A gateway to the global software community

With its open source strategy, Porsche is establishing a gateway to a software community comprising millions of developers. The aim is to promote cooperation in software development outside the corporate group and to share existing know-how in a profitable way. For example, employees can find mentors on GitHub or support other developers as mentors themselves. At the same time, Porsche will specifically promote employees as contributors and enable them to constantly expand their expertise to create even better software.

The first project that has been published in part on GitHub comes from Porsche Digital. The team around lead engineer Patrick Puritscher has developed a component for cookie consent management that is easy to use and can be customised in a flexible way. This solution is suitable for small landing pages as well as for larger web projects and is already in use at VIN Art, Cyklaer and Sounce. The focus of the open source strategy is on in-house developments and new initiatives, as well as participation in or contribution to existing third-party projects. Every employee is encouraged to play an active role in GitHub projects and advance the worldwide open source community as a contributor.

Porsche Open Source Office

Unlike commercial, conventionally licensed software, the source code of open source is publicly accessible and can be used and edited by anyone to develop their own software solutions. However, as well as bringing opportunities and advantages, open source presents considerable risks, such as unintentional licence violations.

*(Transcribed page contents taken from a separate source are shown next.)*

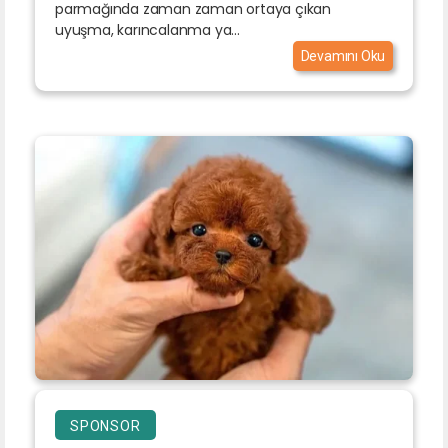
parmağında zaman zaman ortaya çıkan
uyuşma, karıncalanma ya...
Devamını Oku
SPONSOR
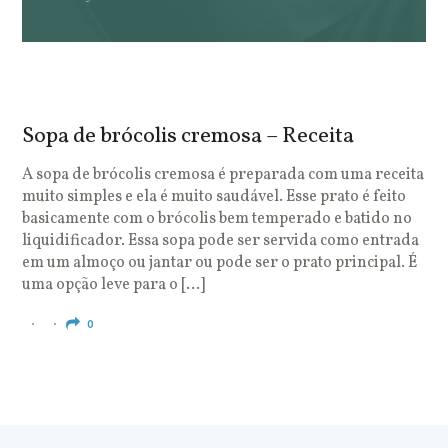
Sopa de brócolis cremosa – Receita
S
o
A sopa de brócolis cremosa é preparada com uma receita
muito simples e ela é muito saudável. Esse prato é feito
O
basicamente com o brócolis bem temperado e batido no
u
liquidificador. Essa sopa pode ser servida como entrada
c
em um almoço ou jantar ou pode ser o prato principal. É
q
uma opção leve para o […]
e
c
0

Porsche has implemented extensive safeguards to avoid these problems. From developer, to component engineer, to team leader, everyone involved must observe certain rules and principles regarding FOSS. The Open Source Office around Nik Peters’ team not only checks compliance with the new control process, but also leads by example. In cooperation with the Open Source Offices of Bosch and Here, the Porsche Open Source Office acts as a contributor on GitHub. Together, the teams are developing the OSS Review Toolkit (ORT) with the objective of ensuring compliance. As a member of the ToDo Group, to which Adobe, SAP, and Netflix are also affiliated, Porsche Open Source Office is joining forces with other technology leaders, too. The goal is to learn from each other and advance open source together.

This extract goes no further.